Spa trips are good for reflection. The quiet time encourages me to turn inward, the alone time clarifies things for me in my own head and in my own spirit.
The spa treatments just naturally encourage reflection, too, of this shell I inhabit. You have to be honest with yourself about yourself in order to choose the right treatments and get the most from them.
And so I looked at myself at 55. And I find much to my surprise that my age has finally caught up with me.
It's not vanity to state that, until now, my physicality has not betrayed my age. I remember that when I met my best friend 9 years ago, he actually thought I was lying and adding years to my age. I know that 2 years ago, my friend John mentioned to me (unsolicited) that he thought I looked less lined and "less matronly" than other women of my vintage he knows.
I'm not sure anyone just meeting me today would be surprised that I'm 55. My hair still doesn't have much gray but it has become noticeably thinner. A few years ago, when I tried to grow it out, I got frustrated by how hard it was to manage, actually breaking a brush at the handle. That would not happen now. And I'm seeing more hair around the shower drain. I know this is completely natural -- it's estimated that more than half of us will experience it, and it's part of why long hair is not that popular with women over 40. (Length weighs thinning hair down.) I know that I could see my grandma's scalp on windy days. I'm going to the dermatologist later this month. I'll ask him about meds. Maybe it's time for Rogaine. Or maybe he'll recommend I return to my GP for a blood test. If this postmenopausal gal now has an elevated androgen level, it may be time for a drug like Finasteride.
Likewise, my eyebrows are getting sparse. Again, this is not unnatural. That's why God made eyebrow pencils. Time for me to start using one.
My gums are receding. Again, a normal part of aging. That's why the phrase "long in the tooth" was born. More than 57% of women will lose at least one tooth after menopause.
My lips are thinning. I just read recently that one of God's cruel jokes on us women that as our hips get plumper, our lips get thinner and damn, if that's not true! I wouldn't care about this so much except for the prominent mole on my lip line. I always thought of it as a beauty mark, but now I think it accentuates my thinning lips. Another thing to discuss with the dermatologist.

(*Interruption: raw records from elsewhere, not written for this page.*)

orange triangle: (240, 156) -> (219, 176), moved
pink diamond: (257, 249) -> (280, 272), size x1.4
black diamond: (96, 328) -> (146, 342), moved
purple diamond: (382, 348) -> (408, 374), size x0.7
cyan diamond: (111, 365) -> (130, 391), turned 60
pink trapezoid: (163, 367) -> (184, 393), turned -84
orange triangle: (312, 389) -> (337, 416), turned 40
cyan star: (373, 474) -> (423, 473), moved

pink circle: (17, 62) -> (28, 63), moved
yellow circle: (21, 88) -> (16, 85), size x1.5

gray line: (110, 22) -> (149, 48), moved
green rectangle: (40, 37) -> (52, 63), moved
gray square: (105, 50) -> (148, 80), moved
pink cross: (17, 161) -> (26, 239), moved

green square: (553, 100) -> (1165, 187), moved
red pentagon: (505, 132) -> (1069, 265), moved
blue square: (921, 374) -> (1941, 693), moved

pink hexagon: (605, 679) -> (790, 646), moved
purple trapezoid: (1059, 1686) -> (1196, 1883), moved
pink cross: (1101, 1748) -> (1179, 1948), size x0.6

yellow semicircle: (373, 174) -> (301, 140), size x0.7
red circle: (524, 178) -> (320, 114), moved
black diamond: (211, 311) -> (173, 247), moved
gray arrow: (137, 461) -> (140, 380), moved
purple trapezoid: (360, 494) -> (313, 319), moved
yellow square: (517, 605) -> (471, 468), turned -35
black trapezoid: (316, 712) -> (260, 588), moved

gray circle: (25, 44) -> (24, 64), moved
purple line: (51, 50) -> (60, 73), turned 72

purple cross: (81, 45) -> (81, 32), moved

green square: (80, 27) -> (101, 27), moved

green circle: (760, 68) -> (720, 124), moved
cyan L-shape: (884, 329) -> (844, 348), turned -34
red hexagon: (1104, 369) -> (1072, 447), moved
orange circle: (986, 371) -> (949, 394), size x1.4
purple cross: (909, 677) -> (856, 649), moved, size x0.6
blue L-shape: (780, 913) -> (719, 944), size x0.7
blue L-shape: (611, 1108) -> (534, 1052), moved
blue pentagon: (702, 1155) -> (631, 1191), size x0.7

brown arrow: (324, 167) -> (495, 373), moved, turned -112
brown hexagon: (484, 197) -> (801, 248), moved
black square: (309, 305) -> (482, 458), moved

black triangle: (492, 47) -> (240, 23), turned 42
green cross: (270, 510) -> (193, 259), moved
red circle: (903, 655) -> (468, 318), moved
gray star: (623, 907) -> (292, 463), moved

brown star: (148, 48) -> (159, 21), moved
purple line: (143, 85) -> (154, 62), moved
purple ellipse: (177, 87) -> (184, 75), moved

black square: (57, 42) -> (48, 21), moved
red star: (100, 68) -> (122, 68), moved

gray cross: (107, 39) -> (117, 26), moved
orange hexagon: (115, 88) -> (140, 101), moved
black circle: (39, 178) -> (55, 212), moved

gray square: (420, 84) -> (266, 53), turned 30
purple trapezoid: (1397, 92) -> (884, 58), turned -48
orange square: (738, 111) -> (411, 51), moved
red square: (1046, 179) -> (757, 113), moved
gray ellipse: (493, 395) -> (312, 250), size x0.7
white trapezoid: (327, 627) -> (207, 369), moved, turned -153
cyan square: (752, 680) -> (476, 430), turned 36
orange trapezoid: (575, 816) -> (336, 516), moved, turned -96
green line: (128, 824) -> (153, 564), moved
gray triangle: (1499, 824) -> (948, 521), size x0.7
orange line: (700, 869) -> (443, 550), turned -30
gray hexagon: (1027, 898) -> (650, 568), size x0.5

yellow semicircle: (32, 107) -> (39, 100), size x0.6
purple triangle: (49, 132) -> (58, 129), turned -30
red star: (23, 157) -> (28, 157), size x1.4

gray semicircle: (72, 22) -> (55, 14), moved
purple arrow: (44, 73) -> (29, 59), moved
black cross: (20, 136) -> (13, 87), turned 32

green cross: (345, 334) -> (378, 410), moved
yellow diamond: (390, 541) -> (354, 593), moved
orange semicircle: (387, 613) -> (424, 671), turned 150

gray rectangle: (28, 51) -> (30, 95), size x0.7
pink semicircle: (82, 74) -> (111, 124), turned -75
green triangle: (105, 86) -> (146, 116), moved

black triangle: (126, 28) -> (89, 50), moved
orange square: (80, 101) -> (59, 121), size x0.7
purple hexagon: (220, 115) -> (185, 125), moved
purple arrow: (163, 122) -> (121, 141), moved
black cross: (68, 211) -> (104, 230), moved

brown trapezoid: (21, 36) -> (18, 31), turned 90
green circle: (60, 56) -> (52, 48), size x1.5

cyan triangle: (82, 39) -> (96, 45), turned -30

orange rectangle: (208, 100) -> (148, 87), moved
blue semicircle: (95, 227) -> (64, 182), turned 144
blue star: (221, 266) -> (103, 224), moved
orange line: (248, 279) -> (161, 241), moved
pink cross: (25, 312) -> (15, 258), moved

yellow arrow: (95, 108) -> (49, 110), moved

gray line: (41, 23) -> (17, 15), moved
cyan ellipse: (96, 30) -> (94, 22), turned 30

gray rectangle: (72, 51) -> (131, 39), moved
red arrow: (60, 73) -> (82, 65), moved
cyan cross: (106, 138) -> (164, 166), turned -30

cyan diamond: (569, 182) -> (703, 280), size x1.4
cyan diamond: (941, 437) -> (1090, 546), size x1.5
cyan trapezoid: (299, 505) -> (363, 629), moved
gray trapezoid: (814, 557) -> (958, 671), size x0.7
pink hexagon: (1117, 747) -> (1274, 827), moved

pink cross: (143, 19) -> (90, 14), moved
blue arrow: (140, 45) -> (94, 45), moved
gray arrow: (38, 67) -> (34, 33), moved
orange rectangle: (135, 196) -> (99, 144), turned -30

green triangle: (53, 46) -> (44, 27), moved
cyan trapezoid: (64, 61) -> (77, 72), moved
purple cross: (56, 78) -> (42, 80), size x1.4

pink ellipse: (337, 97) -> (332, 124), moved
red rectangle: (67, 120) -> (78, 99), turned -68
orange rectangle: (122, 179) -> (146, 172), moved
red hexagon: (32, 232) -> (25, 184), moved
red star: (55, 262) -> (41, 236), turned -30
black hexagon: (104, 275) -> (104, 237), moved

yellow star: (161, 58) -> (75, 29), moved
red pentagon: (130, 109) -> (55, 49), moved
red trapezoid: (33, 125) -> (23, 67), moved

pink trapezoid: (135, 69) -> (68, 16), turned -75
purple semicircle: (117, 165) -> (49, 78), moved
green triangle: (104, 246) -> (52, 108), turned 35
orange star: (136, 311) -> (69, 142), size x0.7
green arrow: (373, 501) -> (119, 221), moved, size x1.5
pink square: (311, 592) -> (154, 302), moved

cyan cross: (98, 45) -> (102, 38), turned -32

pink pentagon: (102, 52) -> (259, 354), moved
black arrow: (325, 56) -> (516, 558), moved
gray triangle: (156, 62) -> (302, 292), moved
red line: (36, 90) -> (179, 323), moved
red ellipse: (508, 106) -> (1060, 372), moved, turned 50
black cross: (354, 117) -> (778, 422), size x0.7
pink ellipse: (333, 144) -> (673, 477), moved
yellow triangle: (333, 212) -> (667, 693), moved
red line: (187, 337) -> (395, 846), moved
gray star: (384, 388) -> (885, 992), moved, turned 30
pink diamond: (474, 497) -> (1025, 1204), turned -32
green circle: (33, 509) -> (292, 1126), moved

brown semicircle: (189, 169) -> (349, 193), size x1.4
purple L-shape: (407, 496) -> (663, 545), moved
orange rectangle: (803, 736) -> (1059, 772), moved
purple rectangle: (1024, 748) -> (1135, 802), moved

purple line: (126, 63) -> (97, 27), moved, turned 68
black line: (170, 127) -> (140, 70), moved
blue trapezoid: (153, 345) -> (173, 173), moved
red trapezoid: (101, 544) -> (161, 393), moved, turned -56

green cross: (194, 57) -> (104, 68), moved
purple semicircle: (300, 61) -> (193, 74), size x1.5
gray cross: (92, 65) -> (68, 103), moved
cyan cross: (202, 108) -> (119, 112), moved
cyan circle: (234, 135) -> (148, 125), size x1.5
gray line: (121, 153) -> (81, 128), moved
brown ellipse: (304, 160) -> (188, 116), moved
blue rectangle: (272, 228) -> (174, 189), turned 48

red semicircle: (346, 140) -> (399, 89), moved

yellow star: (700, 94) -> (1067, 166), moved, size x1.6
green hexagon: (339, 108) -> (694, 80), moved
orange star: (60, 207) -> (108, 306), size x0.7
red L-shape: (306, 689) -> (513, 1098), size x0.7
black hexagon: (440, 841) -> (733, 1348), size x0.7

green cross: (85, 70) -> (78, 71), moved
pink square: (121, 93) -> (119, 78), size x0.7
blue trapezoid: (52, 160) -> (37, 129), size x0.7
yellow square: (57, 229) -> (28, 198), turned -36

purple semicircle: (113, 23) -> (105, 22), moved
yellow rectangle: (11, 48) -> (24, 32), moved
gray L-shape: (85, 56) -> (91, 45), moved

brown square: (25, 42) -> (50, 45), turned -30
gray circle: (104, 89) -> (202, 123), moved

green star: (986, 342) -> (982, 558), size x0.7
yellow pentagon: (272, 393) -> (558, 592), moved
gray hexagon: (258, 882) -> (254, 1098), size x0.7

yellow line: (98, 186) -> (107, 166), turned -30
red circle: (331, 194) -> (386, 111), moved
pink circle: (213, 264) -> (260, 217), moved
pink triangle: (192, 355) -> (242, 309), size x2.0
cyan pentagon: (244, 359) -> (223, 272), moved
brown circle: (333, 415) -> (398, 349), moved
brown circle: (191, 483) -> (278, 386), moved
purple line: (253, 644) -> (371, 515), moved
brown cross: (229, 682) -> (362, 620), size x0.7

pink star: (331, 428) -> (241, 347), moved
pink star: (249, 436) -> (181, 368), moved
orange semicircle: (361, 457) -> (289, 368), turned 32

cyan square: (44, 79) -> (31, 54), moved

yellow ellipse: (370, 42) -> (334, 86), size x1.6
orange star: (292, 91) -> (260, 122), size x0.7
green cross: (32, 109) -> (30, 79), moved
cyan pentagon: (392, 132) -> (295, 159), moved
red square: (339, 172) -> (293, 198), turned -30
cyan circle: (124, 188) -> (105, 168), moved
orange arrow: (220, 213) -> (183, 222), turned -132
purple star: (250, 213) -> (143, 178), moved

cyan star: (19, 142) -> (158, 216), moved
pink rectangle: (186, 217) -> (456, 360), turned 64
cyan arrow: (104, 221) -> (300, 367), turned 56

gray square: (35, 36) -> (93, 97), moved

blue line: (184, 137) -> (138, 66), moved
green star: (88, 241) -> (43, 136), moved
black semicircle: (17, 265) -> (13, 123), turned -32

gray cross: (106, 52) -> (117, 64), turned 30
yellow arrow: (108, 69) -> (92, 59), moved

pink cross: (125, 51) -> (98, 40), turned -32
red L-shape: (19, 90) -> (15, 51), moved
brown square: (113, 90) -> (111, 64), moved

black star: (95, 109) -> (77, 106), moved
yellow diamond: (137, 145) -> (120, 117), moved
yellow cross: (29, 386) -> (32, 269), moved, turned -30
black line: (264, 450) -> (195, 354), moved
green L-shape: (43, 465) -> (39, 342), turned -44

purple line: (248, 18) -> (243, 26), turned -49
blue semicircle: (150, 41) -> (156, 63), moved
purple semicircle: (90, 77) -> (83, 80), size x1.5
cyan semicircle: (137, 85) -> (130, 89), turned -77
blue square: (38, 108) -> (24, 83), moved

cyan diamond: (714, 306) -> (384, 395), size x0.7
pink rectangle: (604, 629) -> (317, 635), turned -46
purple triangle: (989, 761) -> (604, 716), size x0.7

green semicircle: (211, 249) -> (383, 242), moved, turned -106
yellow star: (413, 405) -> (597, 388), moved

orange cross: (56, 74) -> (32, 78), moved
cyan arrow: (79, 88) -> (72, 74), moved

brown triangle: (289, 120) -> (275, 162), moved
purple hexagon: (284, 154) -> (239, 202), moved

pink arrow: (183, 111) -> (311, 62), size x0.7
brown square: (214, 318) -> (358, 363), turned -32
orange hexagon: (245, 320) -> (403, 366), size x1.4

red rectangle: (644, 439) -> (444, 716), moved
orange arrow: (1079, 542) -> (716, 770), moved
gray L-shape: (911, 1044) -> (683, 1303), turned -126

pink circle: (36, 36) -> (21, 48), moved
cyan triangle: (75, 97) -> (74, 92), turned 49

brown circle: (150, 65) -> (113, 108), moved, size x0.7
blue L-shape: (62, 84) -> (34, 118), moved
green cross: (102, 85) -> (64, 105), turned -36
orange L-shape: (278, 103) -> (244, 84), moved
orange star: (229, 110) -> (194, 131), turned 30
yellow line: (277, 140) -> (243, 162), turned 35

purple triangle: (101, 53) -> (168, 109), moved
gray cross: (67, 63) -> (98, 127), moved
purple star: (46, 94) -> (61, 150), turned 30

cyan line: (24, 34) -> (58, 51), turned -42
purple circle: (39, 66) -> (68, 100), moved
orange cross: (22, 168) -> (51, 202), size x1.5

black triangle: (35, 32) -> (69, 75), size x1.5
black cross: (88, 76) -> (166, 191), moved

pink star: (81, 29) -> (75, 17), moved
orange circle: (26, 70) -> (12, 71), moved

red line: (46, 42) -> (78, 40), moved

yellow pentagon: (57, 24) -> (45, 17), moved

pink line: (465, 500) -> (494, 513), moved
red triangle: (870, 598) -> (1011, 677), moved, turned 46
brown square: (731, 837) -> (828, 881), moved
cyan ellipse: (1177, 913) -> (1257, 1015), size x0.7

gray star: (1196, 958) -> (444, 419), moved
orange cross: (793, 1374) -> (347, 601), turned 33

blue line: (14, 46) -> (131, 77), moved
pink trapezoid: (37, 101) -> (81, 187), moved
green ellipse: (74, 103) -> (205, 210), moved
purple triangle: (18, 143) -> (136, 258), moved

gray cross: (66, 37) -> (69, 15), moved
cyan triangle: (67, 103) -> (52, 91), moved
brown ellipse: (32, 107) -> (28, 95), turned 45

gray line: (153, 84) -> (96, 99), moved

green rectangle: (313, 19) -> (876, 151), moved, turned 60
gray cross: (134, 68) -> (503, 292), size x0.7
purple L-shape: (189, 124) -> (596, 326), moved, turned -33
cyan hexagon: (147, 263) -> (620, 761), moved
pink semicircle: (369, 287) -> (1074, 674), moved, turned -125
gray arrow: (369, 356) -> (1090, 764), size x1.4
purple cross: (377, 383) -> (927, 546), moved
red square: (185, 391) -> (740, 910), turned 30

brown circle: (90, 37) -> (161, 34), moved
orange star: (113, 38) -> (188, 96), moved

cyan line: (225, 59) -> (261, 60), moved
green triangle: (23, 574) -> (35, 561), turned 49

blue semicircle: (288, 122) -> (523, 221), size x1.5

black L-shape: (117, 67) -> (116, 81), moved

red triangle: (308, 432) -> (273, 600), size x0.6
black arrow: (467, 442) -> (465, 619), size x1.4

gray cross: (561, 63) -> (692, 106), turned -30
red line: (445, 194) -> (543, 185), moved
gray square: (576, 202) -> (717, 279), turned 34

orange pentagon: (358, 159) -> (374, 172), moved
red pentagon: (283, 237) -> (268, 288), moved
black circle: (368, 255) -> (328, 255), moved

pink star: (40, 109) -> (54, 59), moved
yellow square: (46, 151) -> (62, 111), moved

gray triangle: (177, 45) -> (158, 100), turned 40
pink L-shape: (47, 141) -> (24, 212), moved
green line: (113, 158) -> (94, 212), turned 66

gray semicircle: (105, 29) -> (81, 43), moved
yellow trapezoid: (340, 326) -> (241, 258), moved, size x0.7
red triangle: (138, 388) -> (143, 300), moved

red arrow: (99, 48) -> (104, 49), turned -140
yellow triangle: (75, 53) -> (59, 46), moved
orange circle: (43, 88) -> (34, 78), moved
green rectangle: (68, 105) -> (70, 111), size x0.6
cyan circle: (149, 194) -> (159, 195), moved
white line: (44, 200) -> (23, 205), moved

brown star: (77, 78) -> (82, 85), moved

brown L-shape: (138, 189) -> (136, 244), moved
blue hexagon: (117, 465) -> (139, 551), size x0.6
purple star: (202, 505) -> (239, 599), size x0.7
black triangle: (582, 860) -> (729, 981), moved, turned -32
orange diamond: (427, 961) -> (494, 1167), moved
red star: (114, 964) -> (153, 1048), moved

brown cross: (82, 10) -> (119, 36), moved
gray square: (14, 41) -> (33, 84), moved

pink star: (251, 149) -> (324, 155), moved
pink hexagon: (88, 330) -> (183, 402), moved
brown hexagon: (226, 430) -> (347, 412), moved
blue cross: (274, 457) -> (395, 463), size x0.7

Oh yeah, and I'm still fat. My metabolism has slowed. I have little or no energy, which means I don't move as much as I should. I've got to own this and do something about it -- not only for my appearance but for my health.
I hope this didn't sound too depressing, because I'm not depressed. I'm 55. I'm not very gray yet and I'm pretty unlined. I know I'm lazy as all get out, but I project an image of energy. My voice still sounds young. So it's not all bad.
It's just that if I find myself in the job market again at this age, I have to be honest with myself about how I look and what I can do about it.
And what I just have to accept. After all, Betty White doesn't look like Jennifer Lawrence. Looking older as we age is natural.